In the feature article "Karl Davis: A New, Up-and-Coming Designer Who Enjoys Dressing Up," Mr. High Fashion (September 1986), columnist Yoko Hamada stated, "Although many designers dress well, it's hard to find someone who loves dressing up as much as Karl. He is very fond of fashion: it’s as if he was born to enjoy wearing clothes. The clothes he wears are not shockingly avant-garde or showy. Karl is a unique dresser whose taste is classic, as well as modern, neat and refined. He creates his tasteful and sophisticated look by skillfully combining brand name clothes, antiques, and ordinary garments."

==Illness and death==

On May 2, 1987, Davis died of pneumonia at Brookdale Hospital Medical Center in Brooklyn, New York.
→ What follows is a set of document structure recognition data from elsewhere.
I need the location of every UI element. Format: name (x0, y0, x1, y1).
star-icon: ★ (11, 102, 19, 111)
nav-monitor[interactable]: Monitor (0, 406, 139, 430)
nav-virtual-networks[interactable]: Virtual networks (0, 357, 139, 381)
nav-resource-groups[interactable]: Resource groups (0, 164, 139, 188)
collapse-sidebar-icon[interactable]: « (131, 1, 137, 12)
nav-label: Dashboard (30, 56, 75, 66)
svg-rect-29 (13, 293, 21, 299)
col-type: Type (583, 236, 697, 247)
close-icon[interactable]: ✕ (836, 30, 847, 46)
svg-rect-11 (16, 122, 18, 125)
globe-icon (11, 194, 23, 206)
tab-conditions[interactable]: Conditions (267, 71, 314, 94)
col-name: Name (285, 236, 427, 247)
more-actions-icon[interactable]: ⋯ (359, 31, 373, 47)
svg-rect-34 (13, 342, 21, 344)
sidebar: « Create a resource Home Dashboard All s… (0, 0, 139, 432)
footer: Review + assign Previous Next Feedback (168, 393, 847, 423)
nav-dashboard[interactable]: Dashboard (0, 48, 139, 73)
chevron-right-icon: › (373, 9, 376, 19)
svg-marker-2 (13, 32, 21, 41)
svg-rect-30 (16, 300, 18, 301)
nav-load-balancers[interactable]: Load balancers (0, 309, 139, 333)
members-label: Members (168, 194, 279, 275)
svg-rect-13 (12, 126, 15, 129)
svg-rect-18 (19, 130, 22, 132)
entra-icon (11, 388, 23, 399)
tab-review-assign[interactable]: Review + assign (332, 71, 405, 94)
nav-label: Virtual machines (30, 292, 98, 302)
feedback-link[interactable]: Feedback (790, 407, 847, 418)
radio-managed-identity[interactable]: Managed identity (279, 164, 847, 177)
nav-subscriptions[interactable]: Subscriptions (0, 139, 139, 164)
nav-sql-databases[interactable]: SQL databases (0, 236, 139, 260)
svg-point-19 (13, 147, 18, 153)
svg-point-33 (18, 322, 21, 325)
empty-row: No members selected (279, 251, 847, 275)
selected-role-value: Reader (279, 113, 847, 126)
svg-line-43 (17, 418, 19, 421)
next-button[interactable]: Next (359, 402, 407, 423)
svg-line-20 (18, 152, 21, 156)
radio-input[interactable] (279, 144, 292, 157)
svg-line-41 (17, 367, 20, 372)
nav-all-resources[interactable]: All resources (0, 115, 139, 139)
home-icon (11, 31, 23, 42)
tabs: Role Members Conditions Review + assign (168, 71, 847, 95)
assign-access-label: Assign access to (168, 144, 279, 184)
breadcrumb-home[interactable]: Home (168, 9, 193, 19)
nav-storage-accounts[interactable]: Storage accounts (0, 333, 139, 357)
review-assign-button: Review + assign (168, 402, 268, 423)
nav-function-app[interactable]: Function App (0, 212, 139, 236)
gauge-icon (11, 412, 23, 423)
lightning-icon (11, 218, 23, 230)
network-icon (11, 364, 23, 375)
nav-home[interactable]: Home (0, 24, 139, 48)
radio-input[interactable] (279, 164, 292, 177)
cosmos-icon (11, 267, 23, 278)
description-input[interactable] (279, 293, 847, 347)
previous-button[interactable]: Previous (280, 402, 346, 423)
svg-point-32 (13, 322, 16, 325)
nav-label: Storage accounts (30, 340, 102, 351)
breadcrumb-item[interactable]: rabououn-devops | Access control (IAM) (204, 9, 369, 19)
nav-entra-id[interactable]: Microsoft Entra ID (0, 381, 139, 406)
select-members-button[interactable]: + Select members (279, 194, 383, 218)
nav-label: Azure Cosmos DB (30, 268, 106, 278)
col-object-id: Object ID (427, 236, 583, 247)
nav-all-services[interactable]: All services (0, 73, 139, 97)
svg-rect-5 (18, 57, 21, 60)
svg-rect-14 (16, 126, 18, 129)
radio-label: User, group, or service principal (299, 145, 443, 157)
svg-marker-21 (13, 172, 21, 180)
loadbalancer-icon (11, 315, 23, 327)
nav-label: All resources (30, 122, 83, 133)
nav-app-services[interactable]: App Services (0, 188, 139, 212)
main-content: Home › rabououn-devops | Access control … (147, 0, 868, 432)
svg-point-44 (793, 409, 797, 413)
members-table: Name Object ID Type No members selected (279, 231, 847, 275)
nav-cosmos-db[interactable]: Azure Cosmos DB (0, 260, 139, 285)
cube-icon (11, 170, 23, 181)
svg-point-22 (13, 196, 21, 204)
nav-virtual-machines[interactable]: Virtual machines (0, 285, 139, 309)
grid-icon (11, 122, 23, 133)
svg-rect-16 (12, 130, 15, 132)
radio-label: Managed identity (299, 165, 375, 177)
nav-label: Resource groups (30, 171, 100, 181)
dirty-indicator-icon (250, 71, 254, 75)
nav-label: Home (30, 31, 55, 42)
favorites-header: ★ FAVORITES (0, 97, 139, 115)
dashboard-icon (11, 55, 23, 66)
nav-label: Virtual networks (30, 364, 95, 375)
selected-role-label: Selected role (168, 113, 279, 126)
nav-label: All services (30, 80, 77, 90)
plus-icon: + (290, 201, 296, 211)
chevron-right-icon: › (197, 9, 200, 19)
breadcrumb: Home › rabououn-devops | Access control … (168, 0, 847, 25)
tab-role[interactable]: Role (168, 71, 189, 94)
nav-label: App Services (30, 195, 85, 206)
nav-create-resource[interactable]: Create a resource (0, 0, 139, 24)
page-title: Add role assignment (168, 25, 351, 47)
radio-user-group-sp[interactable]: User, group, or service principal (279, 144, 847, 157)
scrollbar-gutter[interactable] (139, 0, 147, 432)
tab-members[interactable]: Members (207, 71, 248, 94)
Davis’s death was due to complications from HIV/AIDS.

In her December 8, 1987 Wall Street Journal article "Designer Deaths: AIDS Is Decimating The Fashion Business . . .", reporter Carol Hymowitz cites - along with fellow designers Perry Ellis, Chester Weinberg, Willi Smith, Tracy Mills, and Mark Pennywell - ". . . budding talent Karl Davis, who created a line of classic women's clothing . . ." as among the enormous toll of other talents in the fashion business succumbing to an alarming surge in HIV/AIDS-related casualties.

Funeral services for Davis were held on May 7, 1987 at St. Mary’s Church of Christ in Brooklyn, New York, followed by interment at Cypress Hills Cemetery.

Davis was survived by his parents, Rose and Lembert Davis of Brooklyn, and three sisters, Jackie and Robin, both of Brooklyn, and Andora Boyd of Virginia.